You can search most of the journals for topics in which you’re interested, or you can browse issues and read only the articles that intrigue you. The PDF versions of these articles can be downloaded to laptops, smartphones, and so on, to be read during your commute. Of course, you can also print the articles, and the PDF version will preserve the original formatting so that they look good. (OS X’s Preview will even read it aloud to you while you do something else, in a robotic fashion. And by the way, if you’re using Firefox on a Mac and want to read these PDFs in your browser instead of saving each one to your computer, this Firefox addon is very helpful.)

These journals are also a good place to submit your own research or other writing for publication. Check each site’s “Submissions” page for information and rules. All journals are in English unless stated otherwise.
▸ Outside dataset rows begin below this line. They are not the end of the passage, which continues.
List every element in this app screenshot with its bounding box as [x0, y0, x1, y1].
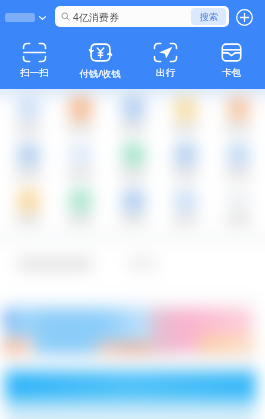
staticText: 4亿消费券 — [73, 10, 119, 24]
staticText: 搜索 — [200, 11, 218, 22]
staticText: 出行 — [156, 67, 175, 79]
button[interactable]: 付钱/收钱 — [69, 43, 131, 80]
button[interactable]: 搜索 — [191, 8, 226, 25]
button[interactable]: 卡包 — [200, 43, 262, 79]
button[interactable]: 扫一扫 — [3, 43, 65, 79]
button[interactable]: 出行 — [134, 43, 196, 79]
button[interactable]: Add — [231, 4, 257, 30]
staticText: 卡包 — [222, 67, 241, 79]
staticText: 扫一扫 — [20, 67, 49, 79]
button[interactable]: Location — [0, 4, 55, 30]
button[interactable]: 4亿消费券 — [55, 6, 229, 27]
staticText: 付钱/收钱 — [79, 67, 121, 80]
In addition, the Education Research Global Observatory hosts a “Directory of Open Access Journals in the Field of Education”, featuring a huge, international list of scholarly, peer-reviewed, free journals. There is a different, multidiscipline Directory of Open Access Journals with Education, Languages and Literatures, and Linguistics sections.

The Social Science Research Network is an interesting way to look at new and emerging research; it shares works in progress, but these papers have not been peer-reviewed, and may be revised or removed at any time. There is no education or applied linguistics section, so using the search function is the best way to find relevant work.

Virtually no journals provide an RSS feed (I only saw one at LJTR). That means that you need to remember a journal’s publishing schedule or remember to drop by periodically. However, if the journal has a single URL they use to publish new material (e.g. http://www.readingmatrix.com/current.html), you can add that URL to a service such as Page2RSS. That will make an RSS feed that you can add to Google Reader, which will update itself when the page is updated. (I just keep Google Reader open in a tab at all times, with all of my favorite English-teaching blogs, webcomics, etc., in there so that I don't miss anything or waste time loading pages that I've already read.)

This page does not include free online magazine-style publications. A separate page for those is in the works.

This page was current when last edited, but journals sometimes close, move their websites, or slightly change their URLs. If you notice a problem, or know of another free TESOL-related journal, please send me a note or message me on Twitter. Thanks to Darren Elliott of livesofteachers.com for suggesting several I had missed.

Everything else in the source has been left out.